SPINACH AND CHEESE CANNELLONI
These pasta tubes are stuffed with frozen spinach and ricotta cheese. The sauce for this baked vegetarian dish is made with passata, a jarred tomato purée.
Yield: Serves 8.
July 02, 2019
- 1 bottle (720 mL) passata
- 1/2 cup water
- 1/4 cup chopped fresh parsley
- 1 1/2 tsp basil, crumbled
- 1/8 tsp red pepper flakes
- 2 cloves garlic, crushed
- 1 pkg (10 oz/300 g) frozen chopped spinach, thawed and squeezed dry
- 1 1/2 lb (750 g) ricotta cheese
- 1/4 tsp salt
- 1/4 tsp freshly ground pepper
- 1/8 tsp nutmeg
- 24 oven-ready cannelloni tubes
- 1 cup shredded mozzarella cheese
- 1/4 cup freshly grated Parmesan cheese
- To prepare sauce, combine passata, water, parsley, basil, red pepper flakes and garlic. Spread 1/2 cup sauce evenly over bottom of a greased 9x13 inch baking dish; set remaining sauce aside.
- To prepare filling, combine spinach, ricotta cheese, salt, pepper and nutmeg. Spoon filling into a pastry bag fitted with a large plain tip. Pipe filling into cannelloni tubes. Alternatively, spoon filling into cannelloni tubes using a small spoon.
- Place filled cannelloni in a single layer on top of sauce in baking dish. Pour remaining sauce over top. Sprinkle with mozzarella cheese and Parmesan cheese.

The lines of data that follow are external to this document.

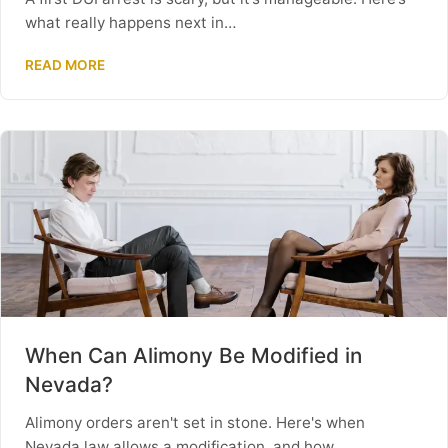
what really happens next in…
READ MORE
When Can Alimony Be Modified in
Nevada?
Alimony orders aren't set in stone. Here's when
Nevada law allows a modification, and how…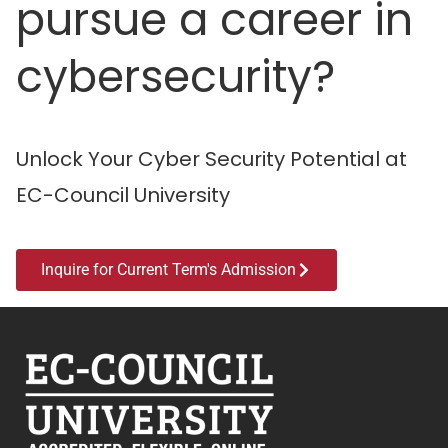
pursue a career in
cybersecurity?
Unlock Your Cyber Security Potential at
EC-Council University
Inquire for Current Term's Admission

Cover with foil. May be prepared to this point and refrigerated for up to 24 hours. Remove from refrigerator and let stand for 20 - 30 minutes.
- Preheat oven to 350°F.
- Bake, covered, until bubbly and heated through and cannelloni tubes are tender, about 45 minutes. Remove baking dish from oven. Remove foil; place baking dish under broiler. Broil for 2 minutes or until cheese is lightly browned. Let stand for 5 minutes before serving.

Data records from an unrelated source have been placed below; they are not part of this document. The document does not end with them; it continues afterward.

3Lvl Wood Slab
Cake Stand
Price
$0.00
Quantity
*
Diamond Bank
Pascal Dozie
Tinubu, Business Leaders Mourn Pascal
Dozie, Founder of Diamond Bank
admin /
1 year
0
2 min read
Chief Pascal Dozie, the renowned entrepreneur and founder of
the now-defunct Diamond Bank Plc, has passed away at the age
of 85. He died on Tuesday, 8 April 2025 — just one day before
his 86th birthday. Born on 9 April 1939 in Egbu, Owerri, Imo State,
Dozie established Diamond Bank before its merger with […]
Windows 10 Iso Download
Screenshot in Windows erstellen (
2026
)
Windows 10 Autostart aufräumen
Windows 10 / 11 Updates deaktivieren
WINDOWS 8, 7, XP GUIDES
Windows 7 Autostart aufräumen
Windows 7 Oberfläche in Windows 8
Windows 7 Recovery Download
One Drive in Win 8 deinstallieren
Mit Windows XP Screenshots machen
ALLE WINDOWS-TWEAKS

335 calories, 14.4 g fat, 21.6 g protein, 33.8 g carbohydrate, 4.5 g fibre, 385 mg sodium
Passata, sometimes labelled strained tomatoes, is a tomato puree that has been strained to remove the seeds. It is bottled in jars and is available in Italian markets and some grocery stores. If unavailable, use a tomato-based pasta sauce; do not use tomato paste.
We used Catelli Express Oven-Ready Cannelloni in this recipe. These cannelloni tubes do not need to be cooked prior to filling.